一般講演(ポスター発表) P1-B-084  (Poster presentation)

三枝祭りで奉られるササユリの花香が示す抗菌性

*花﨑直史(京都工芸繊維大学), 秋野順治(京都工芸繊維大学), 柳川綾(京都大学), 梶山慎一郎(近畿大学), 瀧川義浩(近畿大学), 松川哲也(近畿大学), 荒井滋(大神神社)

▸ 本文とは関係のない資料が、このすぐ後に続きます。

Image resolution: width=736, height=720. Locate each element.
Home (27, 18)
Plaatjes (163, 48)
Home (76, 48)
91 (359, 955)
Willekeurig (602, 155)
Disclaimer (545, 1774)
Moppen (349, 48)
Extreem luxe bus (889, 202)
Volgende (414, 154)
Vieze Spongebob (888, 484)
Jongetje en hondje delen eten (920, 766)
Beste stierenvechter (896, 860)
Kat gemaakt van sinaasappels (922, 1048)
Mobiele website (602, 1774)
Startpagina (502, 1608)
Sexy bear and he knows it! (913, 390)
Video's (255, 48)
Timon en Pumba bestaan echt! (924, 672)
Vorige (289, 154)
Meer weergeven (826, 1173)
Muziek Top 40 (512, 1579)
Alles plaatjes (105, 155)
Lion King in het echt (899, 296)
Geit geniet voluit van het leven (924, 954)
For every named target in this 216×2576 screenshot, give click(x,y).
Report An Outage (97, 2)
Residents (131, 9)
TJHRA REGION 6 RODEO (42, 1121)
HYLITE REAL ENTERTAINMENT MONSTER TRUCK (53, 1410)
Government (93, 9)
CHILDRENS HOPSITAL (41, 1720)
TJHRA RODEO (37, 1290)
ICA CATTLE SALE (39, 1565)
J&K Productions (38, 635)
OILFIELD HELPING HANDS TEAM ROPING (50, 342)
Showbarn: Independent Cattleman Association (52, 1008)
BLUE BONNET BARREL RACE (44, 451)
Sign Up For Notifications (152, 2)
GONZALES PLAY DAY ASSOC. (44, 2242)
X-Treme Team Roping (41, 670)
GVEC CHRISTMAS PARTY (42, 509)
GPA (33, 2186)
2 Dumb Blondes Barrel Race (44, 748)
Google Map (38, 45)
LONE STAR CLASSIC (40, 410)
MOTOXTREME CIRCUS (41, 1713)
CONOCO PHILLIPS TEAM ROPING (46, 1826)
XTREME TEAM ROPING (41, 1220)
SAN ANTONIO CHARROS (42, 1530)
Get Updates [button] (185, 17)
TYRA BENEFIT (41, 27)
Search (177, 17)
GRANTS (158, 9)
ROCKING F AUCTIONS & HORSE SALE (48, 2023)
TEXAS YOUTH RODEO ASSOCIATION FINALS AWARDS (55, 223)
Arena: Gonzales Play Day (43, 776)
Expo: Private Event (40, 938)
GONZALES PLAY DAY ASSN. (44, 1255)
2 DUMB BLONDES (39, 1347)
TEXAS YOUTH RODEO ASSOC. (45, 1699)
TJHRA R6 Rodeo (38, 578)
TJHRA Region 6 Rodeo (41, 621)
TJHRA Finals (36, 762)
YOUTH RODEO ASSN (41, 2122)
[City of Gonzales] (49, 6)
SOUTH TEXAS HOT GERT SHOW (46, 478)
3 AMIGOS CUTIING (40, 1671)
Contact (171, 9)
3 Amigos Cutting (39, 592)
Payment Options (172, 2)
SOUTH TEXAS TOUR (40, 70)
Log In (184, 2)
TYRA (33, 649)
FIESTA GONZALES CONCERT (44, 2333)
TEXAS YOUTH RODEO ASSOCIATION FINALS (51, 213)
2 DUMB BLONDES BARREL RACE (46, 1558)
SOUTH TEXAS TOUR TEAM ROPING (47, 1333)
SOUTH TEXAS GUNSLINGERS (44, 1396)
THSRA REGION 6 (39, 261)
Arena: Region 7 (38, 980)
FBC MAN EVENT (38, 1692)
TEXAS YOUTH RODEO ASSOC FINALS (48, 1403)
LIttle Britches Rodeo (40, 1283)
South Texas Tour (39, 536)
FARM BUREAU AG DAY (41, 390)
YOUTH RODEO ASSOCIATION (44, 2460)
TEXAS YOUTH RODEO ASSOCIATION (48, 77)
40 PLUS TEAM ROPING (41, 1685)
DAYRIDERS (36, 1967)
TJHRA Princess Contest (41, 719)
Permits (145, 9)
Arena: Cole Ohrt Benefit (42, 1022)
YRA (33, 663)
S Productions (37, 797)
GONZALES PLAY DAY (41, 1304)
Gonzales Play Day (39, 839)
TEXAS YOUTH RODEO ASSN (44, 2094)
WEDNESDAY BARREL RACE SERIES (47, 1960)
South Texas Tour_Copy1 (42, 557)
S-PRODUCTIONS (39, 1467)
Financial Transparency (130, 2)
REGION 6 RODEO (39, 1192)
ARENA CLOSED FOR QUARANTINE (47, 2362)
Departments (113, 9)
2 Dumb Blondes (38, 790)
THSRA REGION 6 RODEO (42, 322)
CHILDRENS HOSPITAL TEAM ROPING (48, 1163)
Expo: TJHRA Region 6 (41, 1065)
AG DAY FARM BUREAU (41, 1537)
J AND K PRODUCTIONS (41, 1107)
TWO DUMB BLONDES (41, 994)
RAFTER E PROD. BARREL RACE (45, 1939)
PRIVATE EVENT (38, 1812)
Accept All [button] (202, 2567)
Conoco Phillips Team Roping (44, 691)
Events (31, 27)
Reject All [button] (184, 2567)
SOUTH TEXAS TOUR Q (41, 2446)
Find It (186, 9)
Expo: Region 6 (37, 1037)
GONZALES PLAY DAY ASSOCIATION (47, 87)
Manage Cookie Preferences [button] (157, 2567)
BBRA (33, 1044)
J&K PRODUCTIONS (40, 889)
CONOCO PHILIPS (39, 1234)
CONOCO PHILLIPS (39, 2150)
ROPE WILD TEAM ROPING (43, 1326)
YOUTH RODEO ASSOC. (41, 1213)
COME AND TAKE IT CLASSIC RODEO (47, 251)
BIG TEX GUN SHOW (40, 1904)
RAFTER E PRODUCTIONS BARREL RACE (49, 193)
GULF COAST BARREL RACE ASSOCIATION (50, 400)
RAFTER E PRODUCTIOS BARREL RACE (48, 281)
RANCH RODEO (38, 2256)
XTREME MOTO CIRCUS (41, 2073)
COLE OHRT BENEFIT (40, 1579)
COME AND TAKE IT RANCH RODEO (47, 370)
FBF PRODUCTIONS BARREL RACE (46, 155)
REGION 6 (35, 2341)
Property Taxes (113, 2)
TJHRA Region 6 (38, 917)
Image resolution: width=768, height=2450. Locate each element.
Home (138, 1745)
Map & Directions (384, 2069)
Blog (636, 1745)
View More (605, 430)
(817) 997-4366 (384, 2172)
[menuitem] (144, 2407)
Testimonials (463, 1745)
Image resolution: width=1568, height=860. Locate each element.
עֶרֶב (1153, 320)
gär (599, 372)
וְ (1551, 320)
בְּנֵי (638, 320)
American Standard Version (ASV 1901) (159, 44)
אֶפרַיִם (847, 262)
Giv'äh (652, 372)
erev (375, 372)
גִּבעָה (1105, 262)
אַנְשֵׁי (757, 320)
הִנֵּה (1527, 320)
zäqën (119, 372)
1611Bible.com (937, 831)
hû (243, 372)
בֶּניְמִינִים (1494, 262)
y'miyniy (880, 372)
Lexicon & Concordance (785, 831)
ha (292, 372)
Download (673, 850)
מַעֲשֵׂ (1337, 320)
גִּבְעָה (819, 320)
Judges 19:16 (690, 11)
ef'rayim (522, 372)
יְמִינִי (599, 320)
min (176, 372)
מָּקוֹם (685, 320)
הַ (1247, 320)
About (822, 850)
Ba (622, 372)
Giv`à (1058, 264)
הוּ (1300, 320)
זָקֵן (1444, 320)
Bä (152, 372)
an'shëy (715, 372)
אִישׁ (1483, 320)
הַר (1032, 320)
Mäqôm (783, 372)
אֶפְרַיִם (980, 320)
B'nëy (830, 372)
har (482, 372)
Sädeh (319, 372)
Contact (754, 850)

 大宝元年(701年)より奈良県の大神神社では無病息災を祈祷する神事である鎮花祭が執り行われ、その摂社の率川神社では「ゆりまつり」として親しまれる三枝祭が行われてきた。三枝祭ではササユリLilium japonicumを御神花として奉じ、参拝者にもそれを配る習いがある。鎮花祭で献じられるユリ根が薬効をもつことは古くから知られるが、ササユリの花や葉の薬効など実質的効果は良く分かっていない。当研究室ではササユリの葉に抗菌活性があることと花香放出のリズム性を明らかにしてきたが、花香が示す効能については未解明であった。本研究では、花香の抗菌活性について検証するため、1花当たり計10個のモノトラップを用いて18時から翌朝10時まで花香を採取し、そのエーテル脱着液を用いた抗菌性試験をおこなった。検定時には、濾紙に一定容量の花香脱着液を処理し、それをPDA培地上のクロコウジカビAspergillus nigerの分生子約1.0×102個に暴露させた。同様にして、人工的に再構成したササユリ花香とその主要成分についての抗菌性試験も行った。24時間後の分生子発芽率を比較すると、花香処理区では、対照区と比べ約2割の抑制が認められた。その効果は、開花後の経過日数に応じて減少していく傾向が認められた。人工花香では、主要花香成分6物質に強い抗菌活性が確認され、中でもフェニルアセトアルデヒドが最も強い活性を示した。これらの結果から、無病息災を祈祷する神事において、その葉と花香に抗菌性がある開花したササユリを配布することは科学的にも理にかなった行為であったと考えられる。